Singh Himanshu, Madnani Kripa, Lim Ying Bena, Cao Jianshu, Preiser Peter R, Lim Chwee Teck
Department of Biomedical Engineering, National University of Singapore, Singapore.
Infectious Diseases IRG, Singapore-MIT Alliance for Research and Technology, Singapore.
Cell Microbiol. 2017 Jun;19(6). doi: 10.1111/cmi.12715. Epub 2017 Jan 24.
The extensive modification of Plasmodium falciparum-infected erythrocytes by variant surface antigens plays a major role in immune evasion and malaria-induced pathology. Here, using high-resolution microscopy, we visualize the spatio-temporal expression dynamics of STEVOR, an important variant surface antigens family, in a stage-dependent manner. We demonstrate that it is exported to the cell surface where protein molecules cluster and preferentially localize in proximity to knobs. Quantitative evidence from our force measurements and microfluidic assays reveal that STEVOR can effectively mediate the formation of stable, robust rosettes under static and physiologically relevant flow conditions. Our results extend previously published studies in P. falciparum and emphasize the role of STEVOR in rosetting, an important contributor to disease pathology.

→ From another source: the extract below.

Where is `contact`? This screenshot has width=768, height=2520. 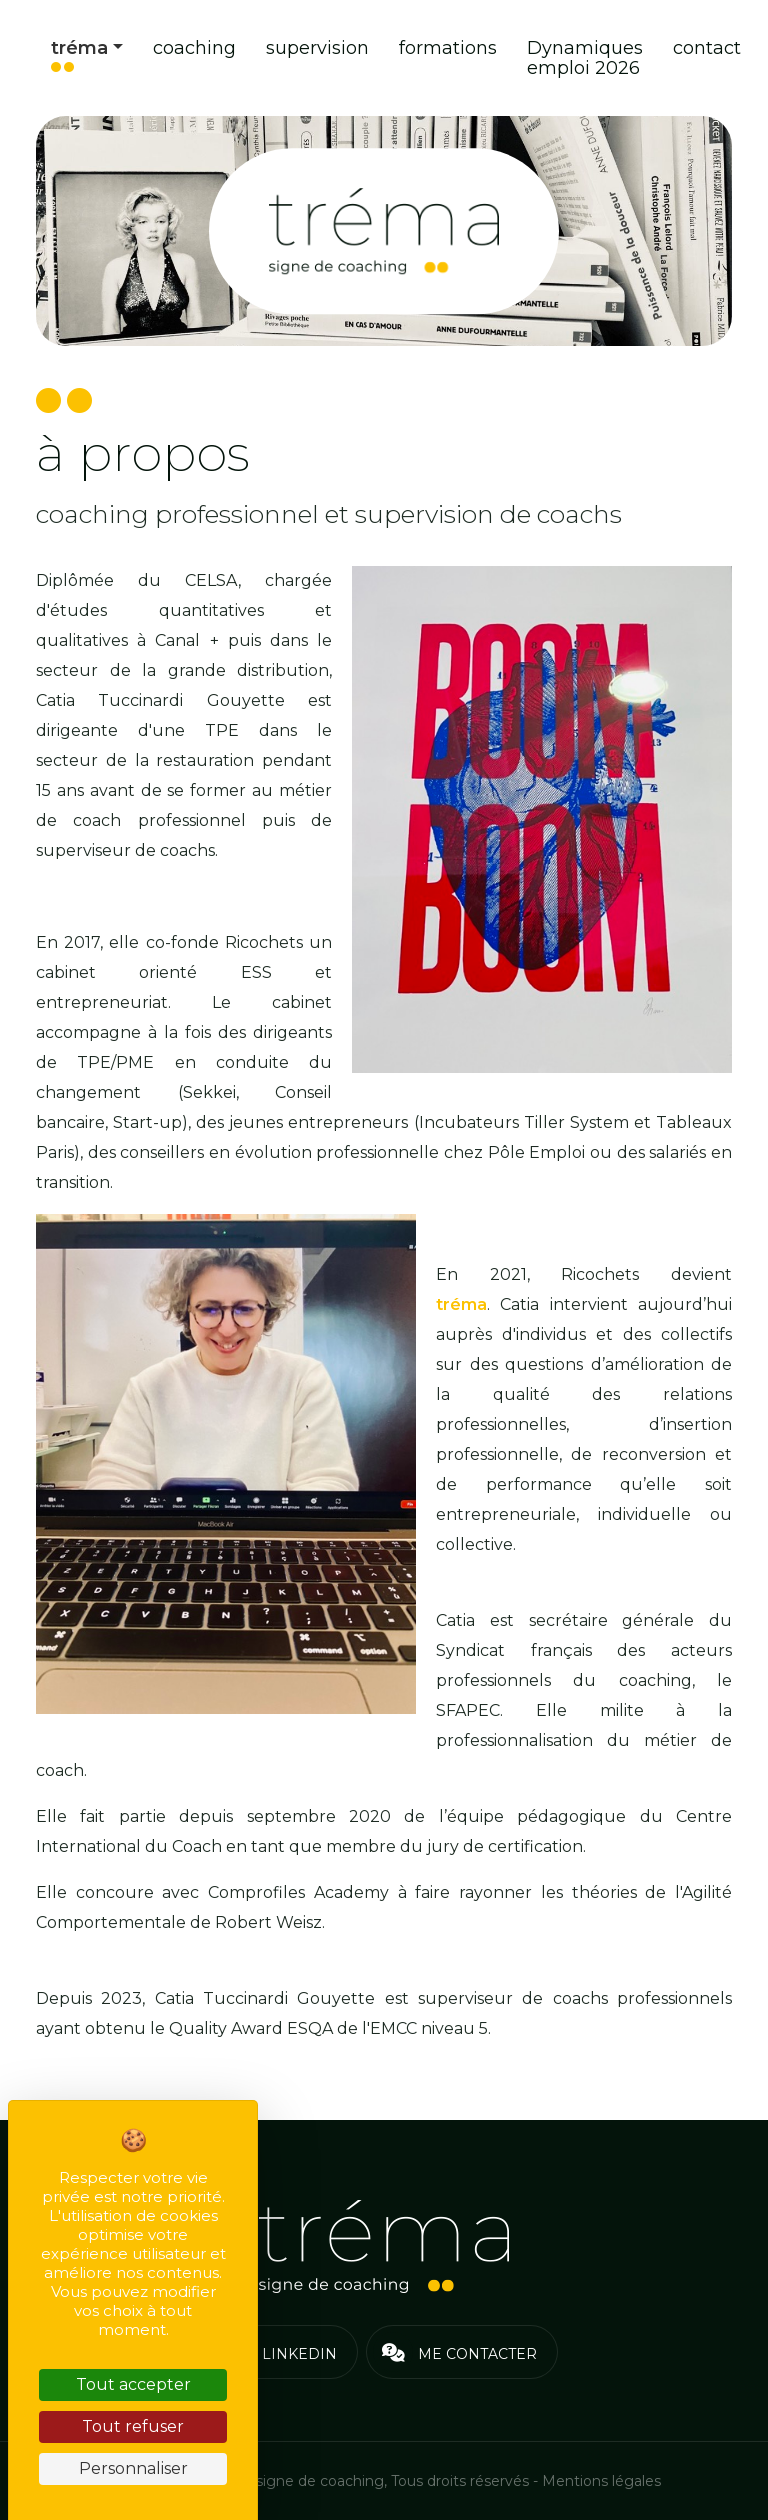 contact is located at coordinates (707, 48).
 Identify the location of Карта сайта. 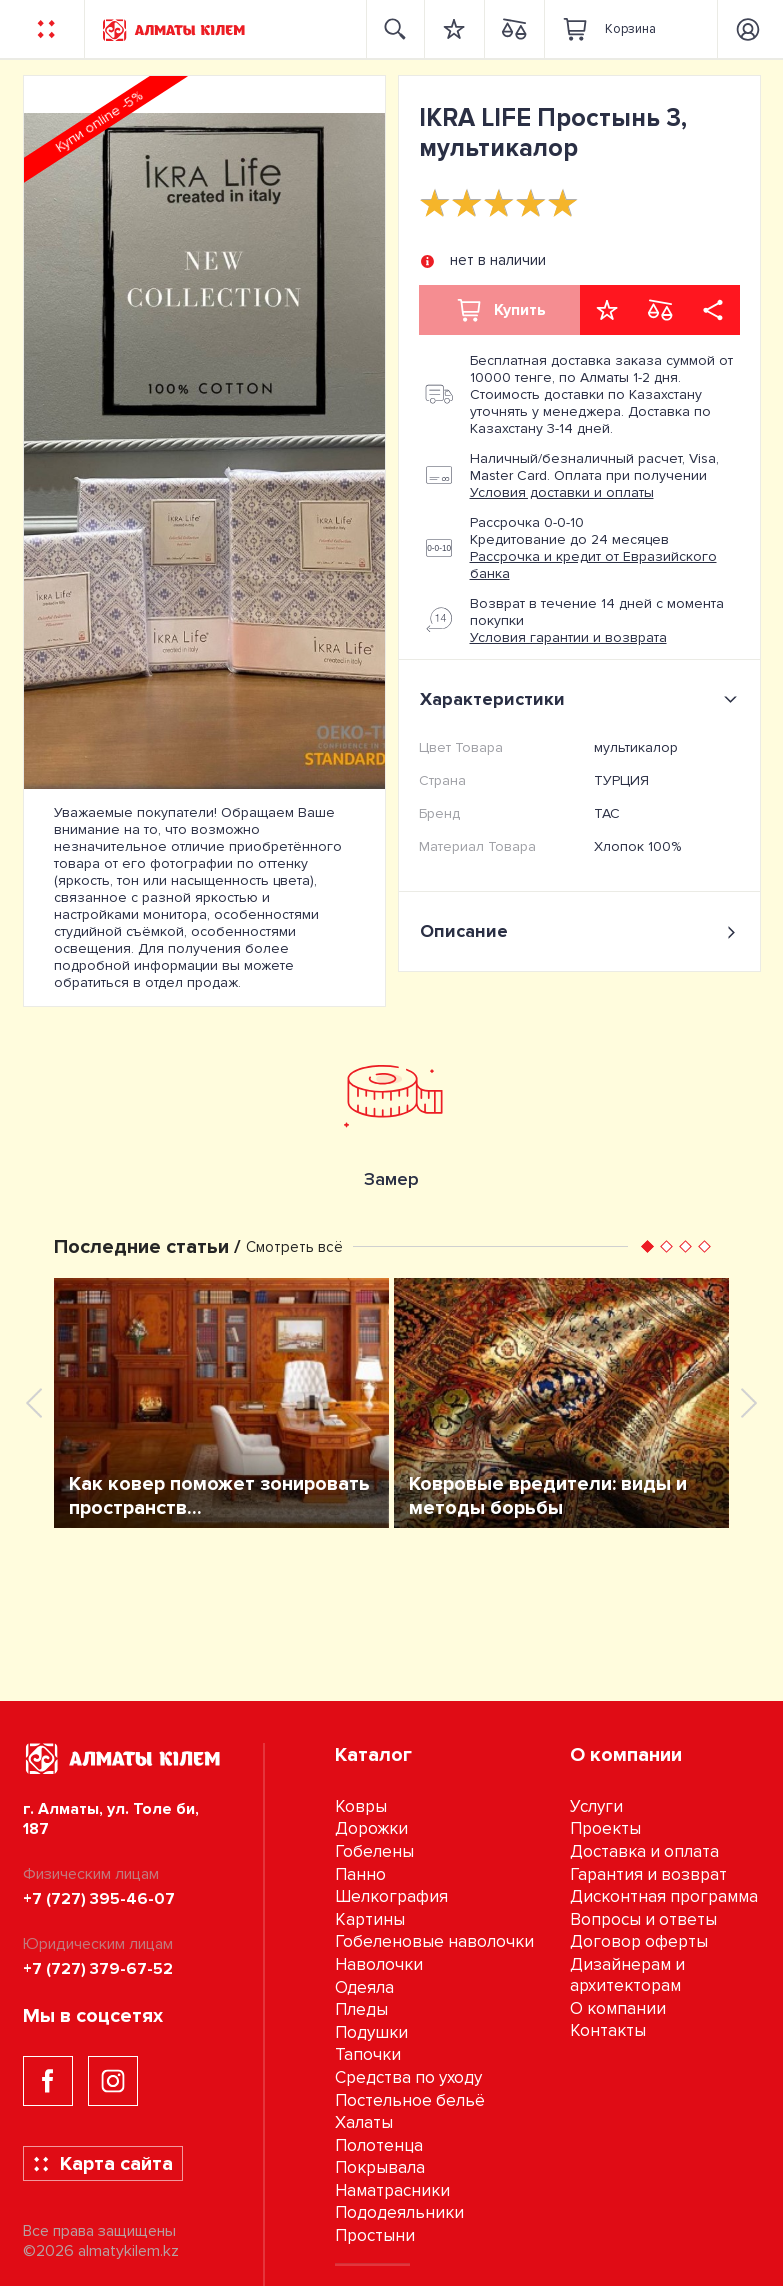 (102, 2164).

恶性疟原虫感染的红细胞被可变表面抗原广泛修饰,这在免疫逃避和疟疾诱发的病理过程中起主要作用。在此,我们使用高分辨率显微镜,以阶段依赖的方式可视化了重要的可变表面抗原家族STEVOR的时空表达动态。我们证明它被转运到细胞表面,在那里蛋白质分子聚集并优先定位在凸起附近。我们的力测量和微流控分析的定量证据表明,在静态和生理相关流动条件下,STEVOR可以有效地介导稳定、坚固的玫瑰花结的形成。我们的结果扩展了先前发表的关于恶性疟原虫的研究,并强调了STEVOR在玫瑰花结形成中的作用,玫瑰花结形成是疾病病理的一个重要因素。